Records for processing

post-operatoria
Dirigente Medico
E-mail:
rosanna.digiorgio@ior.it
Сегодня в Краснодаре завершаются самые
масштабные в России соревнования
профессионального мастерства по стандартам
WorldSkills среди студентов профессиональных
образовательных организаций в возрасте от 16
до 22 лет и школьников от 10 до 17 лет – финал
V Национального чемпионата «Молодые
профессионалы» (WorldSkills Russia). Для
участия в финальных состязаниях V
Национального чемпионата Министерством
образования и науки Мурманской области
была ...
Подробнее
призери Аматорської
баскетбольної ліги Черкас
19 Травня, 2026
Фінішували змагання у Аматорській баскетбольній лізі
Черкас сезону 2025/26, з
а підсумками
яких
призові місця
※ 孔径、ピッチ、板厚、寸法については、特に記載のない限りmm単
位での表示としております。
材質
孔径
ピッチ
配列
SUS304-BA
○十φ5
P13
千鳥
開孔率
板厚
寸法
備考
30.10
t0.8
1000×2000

--

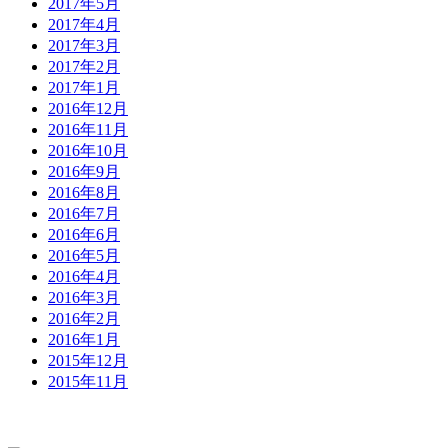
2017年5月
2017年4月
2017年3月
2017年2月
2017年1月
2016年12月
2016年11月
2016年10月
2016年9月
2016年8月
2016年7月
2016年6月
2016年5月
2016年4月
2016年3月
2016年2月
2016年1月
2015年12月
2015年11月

Problem requirements
An exact, complete copy of the lines above from the one with "post-operatoria" through the one with "до 22 лет и" is the whole answer.

Your solution
post-operatoria
Dirigente Medico
E-mail:
rosanna.digiorgio@ior.it
Сегодня в Краснодаре завершаются самые
масштабные в России соревнования
профессионального мастерства по стандартам
WorldSkills среди студентов профессиональных
образовательных организаций в возрасте от 16
до 22 лет и школьников от 10 до 17 лет – финал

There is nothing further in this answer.